Below are the records; return exactly the lines from the one with "Give bounding boxes" through the final line, both included, minus any pictures.

** Data in this exercise follows **

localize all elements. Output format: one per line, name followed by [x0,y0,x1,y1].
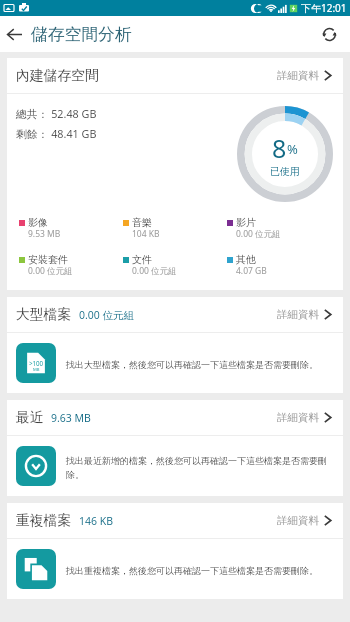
staticText: 重複檔案 [16,512,72,529]
staticText: 0.00 位元組 [132,265,177,277]
staticText: 詳細資料 [277,308,319,321]
staticText: 9.63 MB [51,411,91,425]
button[interactable]: 詳細資料 [269,514,338,527]
staticText: 大型檔案 [16,306,72,323]
staticText: 詳細資料 [277,69,319,82]
button[interactable]: 找出最近新增的檔案，然後您可以再確認一下這些檔案是否需要刪除。 [7,436,343,495]
staticText: 文件 [132,253,152,266]
staticText: 儲存空間分析 [31,24,132,45]
staticText: 0.00 位元組 [28,265,73,277]
button[interactable]: 詳細資料 [269,69,338,82]
staticText: 0.00 位元組 [236,228,281,240]
staticText: % [287,140,298,158]
staticText: 詳細資料 [277,411,319,424]
button[interactable]: 詳細資料 [269,411,338,424]
staticText: 影片 [236,216,256,229]
staticText: 總共： 52.48 GB [16,106,97,121]
button[interactable]: >100 [7,333,343,392]
staticText: >100 [29,359,44,367]
staticText: 已使用 [270,165,300,178]
staticText: 音樂 [132,216,152,229]
staticText: 4.07 GB [236,265,267,277]
staticText: 安裝套件 [28,253,68,266]
staticText: 下午12:01 [301,1,347,15]
button[interactable]: 詳細資料 [269,308,338,321]
staticText: 8 [272,131,287,165]
staticText: 找出最近新增的檔案，然後您可以再確認一下這些檔案是否需要刪除。 [66,455,331,481]
staticText: 9.53 MB [28,228,61,240]
button[interactable]: Refresh [311,16,347,52]
button[interactable]: 找出重複檔案，然後您可以再確認一下這些檔案是否需要刪除。 [7,539,343,598]
staticText: 146 KB [79,514,114,528]
button[interactable]: Back [0,16,29,52]
staticText: 找出重複檔案，然後您可以再確認一下這些檔案是否需要刪除。 [66,565,318,576]
staticText: 內建儲存空間 [16,67,99,84]
staticText: 找出大型檔案，然後您可以再確認一下這些檔案是否需要刪除。 [66,359,318,370]
staticText: 其他 [236,253,256,266]
staticText: 剩餘： 48.41 GB [16,126,97,141]
staticText: MB [33,367,40,373]
staticText: 詳細資料 [277,514,319,527]
staticText: 104 KB [132,228,160,240]
staticText: 影像 [28,216,48,229]
staticText: 0.00 位元組 [79,308,135,322]
staticText: 最近 [16,409,44,426]
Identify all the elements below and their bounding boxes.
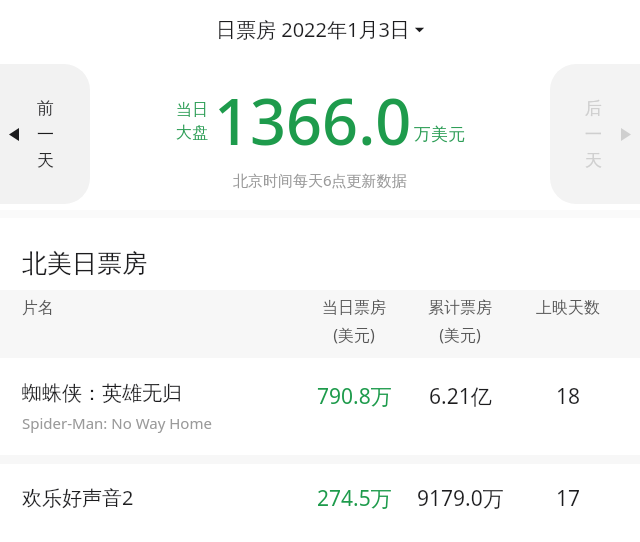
staticText: 万美元	[414, 124, 465, 145]
staticText: 一	[37, 124, 54, 145]
staticText: 6.21亿	[429, 382, 492, 411]
button[interactable]: 欢乐好声音2	[0, 464, 640, 542]
staticText: 日票房 2022年1月3日	[216, 16, 410, 43]
button[interactable]: 蜘蛛侠：英雄无归	[0, 358, 640, 455]
staticText: (美元)	[439, 324, 481, 346]
staticText: 后	[585, 98, 602, 119]
staticText: 1366.0	[214, 78, 412, 164]
staticText: 一	[585, 124, 602, 145]
staticText: 北京时间每天6点更新数据	[233, 170, 407, 190]
staticText: 18	[556, 382, 581, 411]
button[interactable]: 后	[550, 64, 640, 204]
staticText: 天	[585, 150, 602, 171]
button[interactable]: 前一天	[5, 125, 23, 143]
button[interactable]: 日票房 2022年1月3日	[210, 12, 431, 47]
staticText: 累计票房	[428, 298, 492, 318]
staticText: 欢乐好声音2	[22, 484, 134, 511]
button[interactable]: 前	[0, 64, 90, 204]
staticText: 天	[37, 150, 54, 171]
staticText: 9179.0万	[417, 484, 504, 513]
staticText: 蜘蛛侠：英雄无归	[22, 381, 182, 406]
staticText: 790.8万	[317, 382, 392, 411]
staticText: 前	[37, 98, 54, 119]
staticText: Spider-Man: No Way Home	[22, 413, 212, 433]
staticText: (美元)	[333, 324, 375, 346]
staticText: 274.5万	[317, 484, 392, 513]
staticText: 片名	[22, 298, 54, 318]
staticText: 上映天数	[536, 298, 600, 318]
staticText: 北美日票房	[22, 248, 147, 279]
staticText: 17	[556, 484, 581, 513]
staticText: 当日	[176, 100, 208, 120]
button[interactable]: 后一天	[617, 125, 635, 143]
staticText: 当日票房	[322, 298, 386, 318]
staticText: 大盘	[176, 123, 208, 143]
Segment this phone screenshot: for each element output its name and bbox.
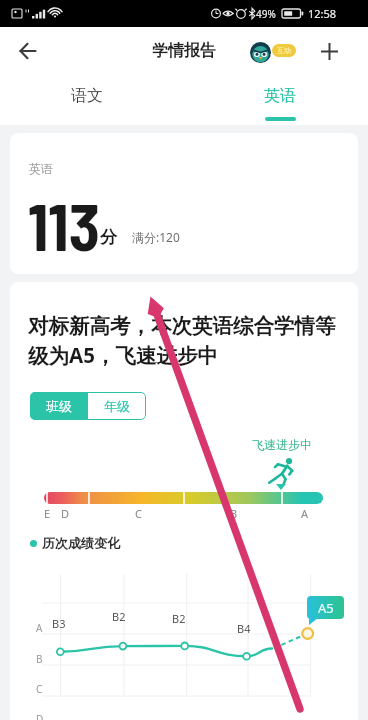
staticText: 年级: [104, 398, 130, 414]
staticText: B2: [112, 609, 126, 624]
staticText: 113: [28, 187, 100, 264]
staticText: E: [44, 506, 51, 521]
staticText: B4: [237, 621, 251, 636]
staticText: A5: [318, 599, 334, 617]
button[interactable]: Add: [311, 33, 347, 69]
staticText: 分: [100, 227, 117, 248]
button[interactable]: [48, 75, 128, 125]
staticText: B: [36, 652, 43, 666]
staticText: 互动: [277, 46, 291, 55]
staticText: 历次成绩变化: [42, 535, 120, 551]
staticText: 飞速进步中: [252, 437, 312, 452]
staticText: C: [135, 506, 142, 521]
button[interactable]: A5: [307, 596, 344, 619]
staticText: B: [230, 506, 238, 521]
staticText: 英语: [29, 161, 53, 176]
staticText: 语文: [71, 86, 103, 106]
staticText: 满分:120: [132, 229, 180, 245]
button[interactable]: 英语: [10, 133, 358, 274]
staticText: D: [36, 712, 44, 720]
button[interactable]: [240, 75, 320, 125]
staticText: 英语: [264, 86, 296, 106]
button[interactable]: 班级: [30, 392, 88, 420]
staticText: A: [301, 506, 309, 521]
staticText: 49%: [256, 7, 276, 21]
button[interactable]: Interactive mascot: [249, 41, 301, 63]
button[interactable]: 年级: [88, 392, 146, 420]
button[interactable]: Back: [8, 31, 48, 71]
staticText: 12:58: [308, 6, 337, 21]
staticText: B2: [172, 611, 186, 626]
staticText: A: [36, 621, 43, 635]
staticText: 班级: [46, 398, 72, 414]
staticText: 对标新高考，本次英语综合学情等级为A5，飞速进步中: [28, 313, 344, 369]
staticText: 学情报告: [152, 41, 216, 61]
staticText: D: [61, 506, 70, 521]
staticText: C: [36, 682, 43, 696]
staticText: B3: [52, 616, 66, 631]
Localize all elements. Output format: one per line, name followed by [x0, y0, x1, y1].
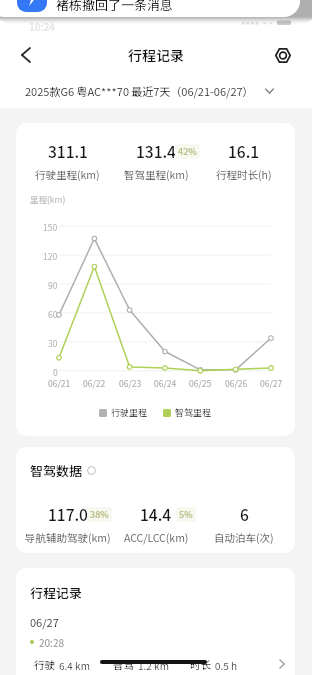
staticText: 1.2 km [138, 658, 169, 672]
staticText: 117.0 [48, 503, 88, 525]
staticText: 60 [48, 308, 58, 320]
staticText: 38% [90, 508, 109, 521]
staticText: 行驶里程 [111, 406, 148, 419]
staticText: 06/26 [225, 377, 248, 389]
staticText: 行程时长(h) [216, 167, 272, 182]
staticText: 06/24 [154, 377, 177, 389]
staticText: 褚栋撤回了一条消息 [56, 0, 174, 14]
staticText: 06/25 [189, 377, 212, 389]
staticText: 10:24 [29, 19, 55, 33]
staticText: 行程记录 [30, 583, 83, 602]
staticText: 行驶里程(km) [35, 167, 100, 182]
staticText: 时长 [190, 657, 211, 672]
staticText: 0 [53, 366, 58, 378]
staticText: 06/23 [119, 377, 142, 389]
staticText: 30 [48, 337, 58, 349]
staticText: 311.1 [48, 140, 88, 162]
staticText: 90 [48, 279, 58, 291]
staticText: 16.1 [228, 140, 260, 162]
staticText: 150 [43, 221, 58, 233]
staticText: 06/27 [30, 614, 59, 630]
staticText: 6 [240, 503, 249, 525]
staticText: 06/22 [83, 377, 106, 389]
button[interactable]: Back [9, 39, 41, 71]
staticText: 0.5 h [215, 658, 238, 672]
staticText: 14.4 [140, 503, 172, 525]
staticText: 行程记录 [128, 45, 184, 65]
staticText: 行驶 [34, 657, 55, 672]
staticText: 自动泊车(次) [214, 530, 274, 545]
staticText: 6.4 km [59, 658, 90, 672]
staticText: 里程(km) [30, 193, 66, 205]
staticText: 06/27 [260, 377, 283, 389]
staticText: 智驾里程(km) [124, 167, 189, 182]
staticText: 131.4 [136, 140, 176, 162]
staticText: 智驾 [113, 657, 134, 672]
staticText: ACC/LCC(km) [124, 530, 189, 545]
staticText: 5% [179, 508, 193, 521]
staticText: 2025款G6 粤AC***70 最近7天（06/21-06/27） [25, 83, 254, 99]
button[interactable]: 行驶 [16, 651, 295, 675]
staticText: 120 [43, 250, 58, 262]
staticText: 导航辅助驾驶(km) [25, 530, 111, 545]
button[interactable]: Settings [267, 39, 299, 71]
staticText: 智驾数据 [30, 461, 83, 480]
staticText: 20:28 [39, 635, 64, 649]
staticText: 42% [178, 145, 197, 158]
staticText: 06/21 [48, 377, 71, 389]
staticText: 智驾里程 [175, 406, 212, 419]
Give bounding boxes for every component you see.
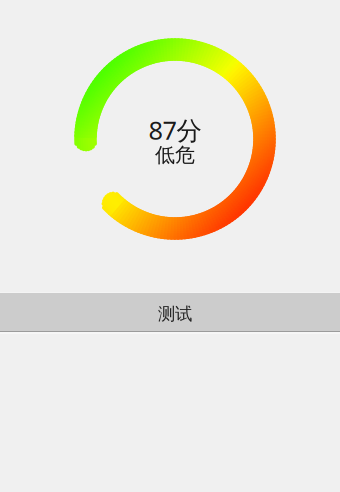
staticText: 87分: [148, 113, 202, 147]
staticText: 低危: [155, 143, 195, 167]
staticText: 测试: [158, 303, 192, 325]
button[interactable]: 测试: [0, 292, 340, 332]
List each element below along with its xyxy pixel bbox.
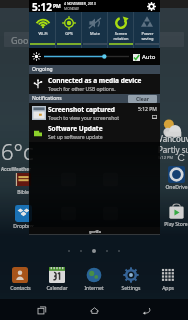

** End of Data in this exercise **

**Expected answer:**
Give bounding boxes for every component you see.
staticText: 87分: [148, 113, 202, 147]
staticText: 低危: [155, 143, 195, 167]
staticText: 测试: [158, 303, 192, 325]
button[interactable]: 测试: [0, 292, 340, 332]
List each element below along with its xyxy pixel bbox.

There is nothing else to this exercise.